I recently was working with a subversion project that checked out code not only from the repository I was working with, but also from a separate repository on a different server.

How can I configure my repository to do this?

I'm using the subversion client version 1.3.2 on Linux, and I also have access to TortoiseSVN version 1.4.8 (built on svn version 1.4.6) in Windows.

4

4 Answers

11
votes

See svn:externals:

Sometimes it is useful to construct a working copy that is made out of a number of different checkouts. For example, you may want different subdirectories to come from different locations in a repository, or perhaps from different repositories altogether. You could certainly setup such a scenario by hand—using svn checkout to create the sort of nested working copy structure you are trying to achieve. But if this layout is important for everyone who uses your repository, every other user will need to perform the same checkout operations that you did.

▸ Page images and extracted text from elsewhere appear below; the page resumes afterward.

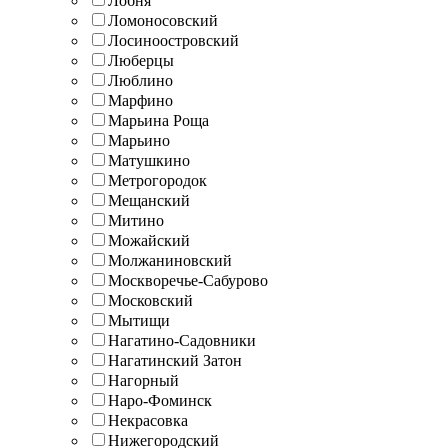
Лобня
Ломоносовский
Лосиноостровский
Люберцы
Люблино
Марфино
Марьина Роща
Марьино
Матушкино
Метрогородок
Мещанский
Митино
Можайский
Молжаниновский
Москворечье-Сабурово
Московский
Мытищи
Нагатино-Садовники
Нагатинский Затон
Нагорный
Наро-Фоминск
Некрасовка
Нижегородский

Fortunately, Subversion provides support for externals definitions. An externals definition is a mapping of a local directory to the URL—and possibly a particular revision—of a versioned resource. In Subversion, you declare externals definitions in groups using the svn:externals property. You can create or modify this property using svn propset or svn propedit (see the section called “Why Properties?”). It can be set on any versioned directory, and its value is a multi-line table of subdirectories (relative to the versioned directory on which the property is set) and fully qualified, absolute Subversion repository URLs...

2
votes

I think you should take a look at the svn:externals property

2
votes

Search for the svn:externals property in the documentation.